Top of Data records

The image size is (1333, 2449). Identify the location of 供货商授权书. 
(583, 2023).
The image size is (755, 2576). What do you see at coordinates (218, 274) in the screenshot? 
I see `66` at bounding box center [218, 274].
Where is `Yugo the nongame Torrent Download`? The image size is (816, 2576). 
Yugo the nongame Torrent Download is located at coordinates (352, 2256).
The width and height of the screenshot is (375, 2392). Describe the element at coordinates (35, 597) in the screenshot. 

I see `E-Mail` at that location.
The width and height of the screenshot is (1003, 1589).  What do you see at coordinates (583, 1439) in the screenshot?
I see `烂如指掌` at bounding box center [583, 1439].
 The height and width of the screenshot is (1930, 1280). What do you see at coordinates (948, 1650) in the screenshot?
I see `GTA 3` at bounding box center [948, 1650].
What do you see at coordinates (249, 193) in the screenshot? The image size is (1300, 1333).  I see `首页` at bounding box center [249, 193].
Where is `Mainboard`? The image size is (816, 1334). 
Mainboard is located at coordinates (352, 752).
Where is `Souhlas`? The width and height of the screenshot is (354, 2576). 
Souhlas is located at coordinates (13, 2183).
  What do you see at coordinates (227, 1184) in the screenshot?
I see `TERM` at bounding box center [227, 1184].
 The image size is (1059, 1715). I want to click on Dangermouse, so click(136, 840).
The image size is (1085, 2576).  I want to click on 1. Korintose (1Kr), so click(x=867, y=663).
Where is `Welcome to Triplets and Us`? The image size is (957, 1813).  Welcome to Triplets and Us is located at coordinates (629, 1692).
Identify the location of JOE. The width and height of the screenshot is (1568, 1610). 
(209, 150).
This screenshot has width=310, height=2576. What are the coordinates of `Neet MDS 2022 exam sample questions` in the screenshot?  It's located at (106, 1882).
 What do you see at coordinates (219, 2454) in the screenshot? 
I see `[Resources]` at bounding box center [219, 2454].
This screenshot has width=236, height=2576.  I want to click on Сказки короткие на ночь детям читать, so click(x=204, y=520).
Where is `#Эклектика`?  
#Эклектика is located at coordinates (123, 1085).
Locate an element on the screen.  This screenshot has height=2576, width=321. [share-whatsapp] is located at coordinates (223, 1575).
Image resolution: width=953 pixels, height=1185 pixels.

Bottom of Data records

## What the task requires:
Which lines of the records above contain the word "This"? Report each one in full.

## Finished exercise:
This screenshot has width=310, height=2576. What are the coordinates of `Neet MDS 2022 exam sample questions` in the screenshot?  It's located at (106, 1882).
This screenshot has width=236, height=2576.  I want to click on Сказки короткие на ночь детям читать, so click(x=204, y=520).
Locate an element on the screen.  This screenshot has height=2576, width=321. [share-whatsapp] is located at coordinates (223, 1575).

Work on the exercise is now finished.